Samuel A. Kirkpatrick earned his bachelor's degree from Shippensburg University in education and a master's and Ph.D. in political science from Pennsylvania State University. Kirkpatrick served as head of the Political Science department at Texas A&M University and the Dena of the College of Liberal Arts and Sciences at Arizona State University. From 1990-1999 he served as the President of the University of Texas at San Antonio
Kirkpatrick came to Eastern Michigan University in 2000 with a goal of developing a comprehensive strategic development plan, reorganizing the University's leadership and gaining re-accreditation. He extended academics on campus, supporting new graduate and undergraduate programs including Ph.D. programs in clinical psychology and technology.
His tenure also saw the addition of the Village residence halls, the University House and planning for a new student center. Kirkpatrick returned to the American Association of State Colleges and Universities in Washington, D.C. where he had worked prior to taking the position at EMU.
Craig D. Willis grew up in northwest Ohio and served for 22 years as the President of Lock Haven University in Pennsylvania. He accepted a one-year interim appointment to serve as President at Eastern Michigan University shortly after retiring from Lock Haven.

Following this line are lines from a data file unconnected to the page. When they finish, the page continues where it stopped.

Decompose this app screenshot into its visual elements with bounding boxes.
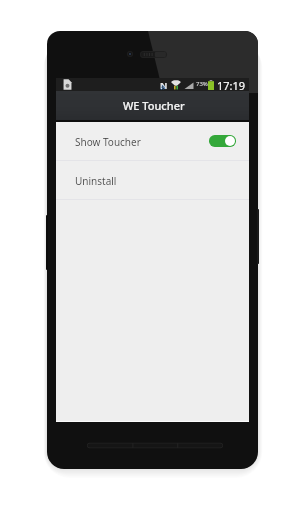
button[interactable]: Show Toucher	[56, 122, 249, 160]
button[interactable]: Uninstall	[56, 161, 249, 199]
staticText: Show Toucher	[75, 135, 141, 149]
staticText: 73%	[196, 80, 208, 88]
staticText: Uninstall	[75, 174, 117, 188]
staticText: 17:19	[217, 78, 246, 91]
staticText: WE Toucher	[123, 98, 185, 113]
staticText: N	[160, 79, 168, 91]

Willis was asked to address advancing the University’s position in Lansing, defining better internal controls, resolving relationship issues, ensuring high quality educational experiences for all students and successfully completing all collective bargaining agreements. He was well liked on campus and quickly won over faculty, students and staff, who said his tenure helped heal a broken, distrustful campus and moved EMU out of the controversial University House spotlight.
Willis made few new permanent administrative hires, saying he preferred to let the new president choose his cabinet. Over and over, campus members said they hoped the next president would be "Willis-like."
John A. Fallon III was born in Marquette County in the Upper Peninsula of Michigan and received a bachelor of science in education from Western Michigan University, a master's degree in educational administration from Northern Michigan University and a doctorate in educational administration from Michigan State University. He served on the faculties at Ball State University and Saginaw Valley State University prior to serving as president of SUNY Potsdam and William Penn College.
In the Spring/Summer 2005 publication of the Exemplar the following comparison was made of Malcolm MacVicar and Fallon: "[Both were] leaders of the same college in Potsdam, N.Y., before accepting jobs as President of Eastern Michigan University. But MacVicar, hired in 1880, served only one year in Ypsilanti, a legacy Fallon doesn’t expect to continue. “I’m determined to outlive his tenure,” joked EMU’s president-elect in a deadpanned voice."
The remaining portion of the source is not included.